- _Dataset entries_
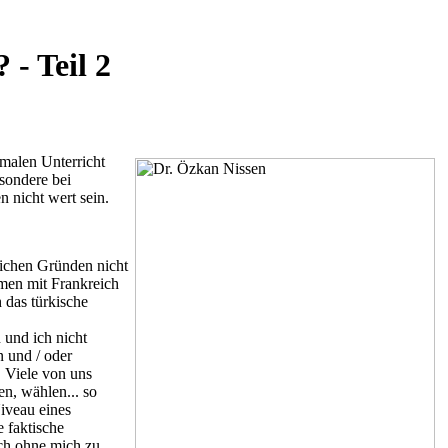
- Teil 2
rmalen Unterricht
esondere bei
 nicht wert sein.
lichen Gründen nicht
mmen mit Frankreich
 das türkische
 und ich nicht
 und / oder
 Viele von uns
en, wählen... so
iveau eines
 faktische
ich ohne mich zu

- _Exercise description_
List every line above containing the word "nicht".

- _Answer_
 nicht wert sein.
lichen Gründen nicht
 und ich nicht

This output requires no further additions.